Please make sure you have installed R>=4.1 and Python>=3.8 before install RobustCCC.
1. Python environment configuration
RobustCCC needs python environment using anaconda:
conda create -n RobustCCC_env python=3.8
conda activate RobustCCC_env
The Python package pandas==1.5.3 is required to support the execution of CCC methods:
conda install pandas=1.5.3
NOTE: The scConnect CCC method calls the DataFrame.iterrows() function, which is no longer supported in pandas (>1.5.3)
2. R environment configuration
The R package devtools is required to support installation:
install.packages("devtools")
the R package reticulate=1.26 is required to call python codes:
devtools::install_version("reticulate", version = "1.26")
NOTE: Errors may be reported in the subsequent installation of CCC methods(python packages) if reticulate>1.26 is installed.
3. RobustCCC installation
RobustCCC R package can be installed using devtools:
devtools::install_github('chenxing-zhang/RobustCCC')
0. activate environment and set path
# 0.0 load RobustCCC and reticulate
library(RobustCCC)
library(reticulate) # use python
# 0.1 activate conda environment
path_conda_env = '//path//of//your//conda_env' # e.g. 'D://Anaconda//envs//RobustCCC_env' in Windows or '//home//user//anaconda//envs//RobustCCC_env' in Linux
reticulate::use_condaenv(path_conda_env)
reticulate::py_config()
# 0.2 path of data, including scRNA-seq data and cell type anotation
path_data = '//path//of//your//data'
# path_data = system.file('data',package='RobustCCC') # using demo data
# 0.3 path of result. The folders named CCCmethods and similarity will be created, which are used to save the method results and the similarity of the results between repelicate data respectively.
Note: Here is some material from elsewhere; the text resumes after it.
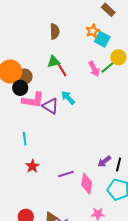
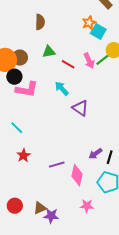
brown semicircle: (55, 31) -> (40, 22), moved
red line: (62, 70) -> (68, 64), moved, turned -32
brown circle: (24, 77) -> (20, 58), moved
purple triangle: (50, 106) -> (80, 108), moved
cyan line: (25, 139) -> (17, 128), turned -40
path_result <- '//path//of//result'
1. check and install cell-cell communication methods
# 1.0 select methods
list_methods = c("CellCall","CellChat","CytoTalk","ICELLNET","iTALK","NicheNet","scMLnet","SingleCellSignalR","Zhou","Skelly","Kumar","NATMI","scConnect","CellPhoneDB")
# 1.1 check method avaliable
list_methods_not_installed = check_CCC_packages(list_methods)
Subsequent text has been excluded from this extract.